===== Records to use
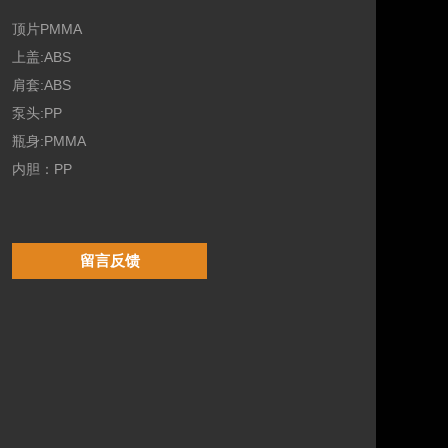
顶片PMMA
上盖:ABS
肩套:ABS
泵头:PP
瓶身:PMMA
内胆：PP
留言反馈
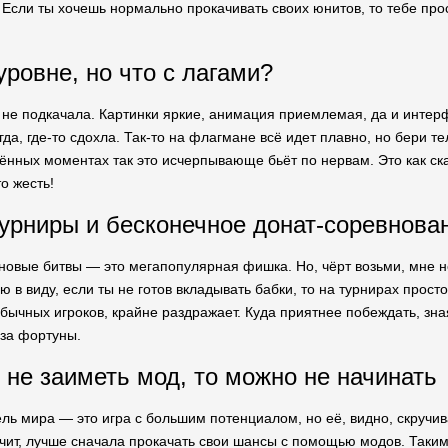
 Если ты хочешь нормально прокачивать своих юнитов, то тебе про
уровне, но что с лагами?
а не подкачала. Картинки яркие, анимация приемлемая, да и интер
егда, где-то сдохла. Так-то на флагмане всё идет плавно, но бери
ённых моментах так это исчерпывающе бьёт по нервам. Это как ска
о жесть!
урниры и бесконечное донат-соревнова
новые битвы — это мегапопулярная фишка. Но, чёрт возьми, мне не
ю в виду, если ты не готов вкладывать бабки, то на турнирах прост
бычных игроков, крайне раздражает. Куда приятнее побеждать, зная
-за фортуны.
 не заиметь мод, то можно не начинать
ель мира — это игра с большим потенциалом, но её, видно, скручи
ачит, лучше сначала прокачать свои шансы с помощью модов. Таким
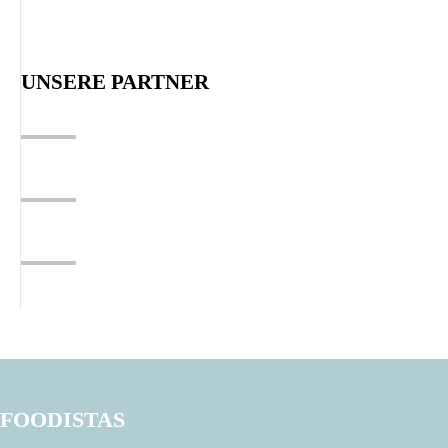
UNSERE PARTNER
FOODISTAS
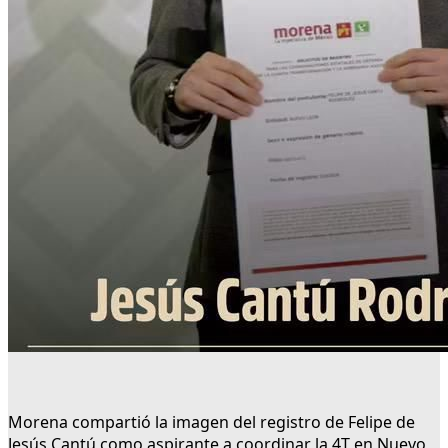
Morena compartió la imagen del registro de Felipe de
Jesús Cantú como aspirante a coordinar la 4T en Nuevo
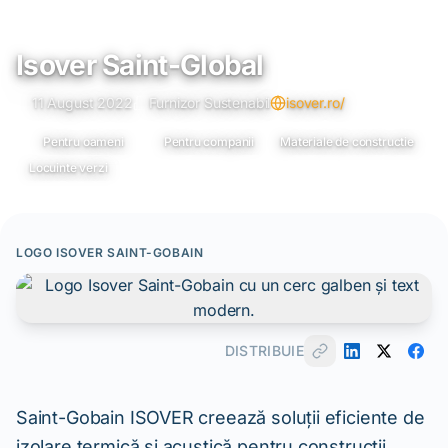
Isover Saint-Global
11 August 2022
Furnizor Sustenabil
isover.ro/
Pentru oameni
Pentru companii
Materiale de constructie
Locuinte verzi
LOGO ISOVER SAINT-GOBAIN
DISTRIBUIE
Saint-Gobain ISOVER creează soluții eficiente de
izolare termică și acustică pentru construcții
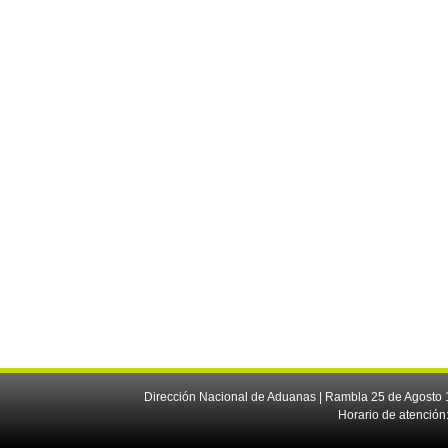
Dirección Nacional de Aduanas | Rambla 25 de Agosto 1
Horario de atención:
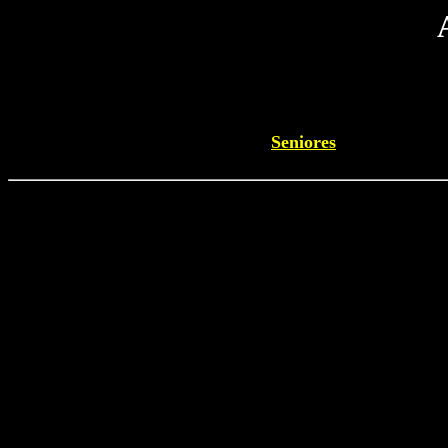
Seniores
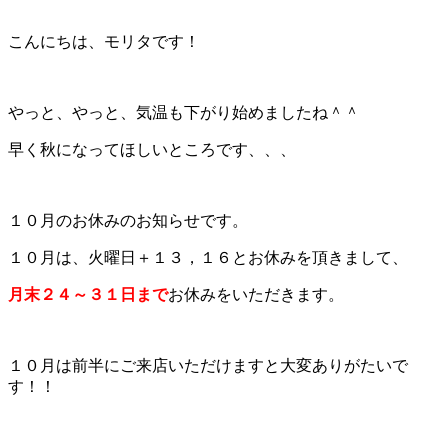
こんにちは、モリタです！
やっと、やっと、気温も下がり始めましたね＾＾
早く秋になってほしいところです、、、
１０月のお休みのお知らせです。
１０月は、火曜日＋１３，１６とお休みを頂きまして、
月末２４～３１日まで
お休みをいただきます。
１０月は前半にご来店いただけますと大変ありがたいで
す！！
==========
For this exercise, return the material word for word and drop each image.

顶片PMMA
上盖:ABS
肩套:ABS
泵头:PP
瓶身:PMMA
内胆：PP
留言反馈
 Если ты хочешь нормально прокачивать своих юнитов, то тебе про
уровне, но что с лагами?
а не подкачала. Картинки яркие, анимация приемлемая, да и интер
егда, где-то сдохла. Так-то на флагмане всё идет плавно, но бери
ённых моментах так это исчерпывающе бьёт по нервам. Это как ска
о жесть!
урниры и бесконечное донат-соревнова
новые битвы — это мегапопулярная фишка. Но, чёрт возьми, мне не
ю в виду, если ты не готов вкладывать бабки, то на турнирах прост
бычных игроков, крайне раздражает. Куда приятнее побеждать, зная
-за фортуны.
 не заиметь мод, то можно не начинать
ель мира — это игра с большим потенциалом, но её, видно, скручи
ачит, лучше сначала прокачать свои шансы с помощью модов. Таким
UNSERE PARTNER
FOODISTAS
Morena compartió la imagen del registro de Felipe de
Jesús Cantú como aspirante a coordinar la 4T en Nuevo
Isover Saint-Global
11 August 2022
Furnizor Sustenabil
isover.ro/
Pentru oameni
Pentru companii
Materiale de constructie
Locuinte verzi
LOGO ISOVER SAINT-GOBAIN
DISTRIBUIE
Saint-Gobain ISOVER creează soluții eficiente de
izolare termică și acustică pentru construcții
Dirección Nacional de Aduanas | Rambla 25 de Agosto 1
Horario de atención:
Seniores
こんにちは、モリタです！
やっと、やっと、気温も下がり始めましたね＾＾
早く秋になってほしいところです、、、
１０月のお休みのお知らせです。
１０月は、火曜日＋１３，１６とお休みを頂きまして、
月末２４～３１日まで
お休みをいただきます。
１０月は前半にご来店いただけますと大変ありがたいで
す！！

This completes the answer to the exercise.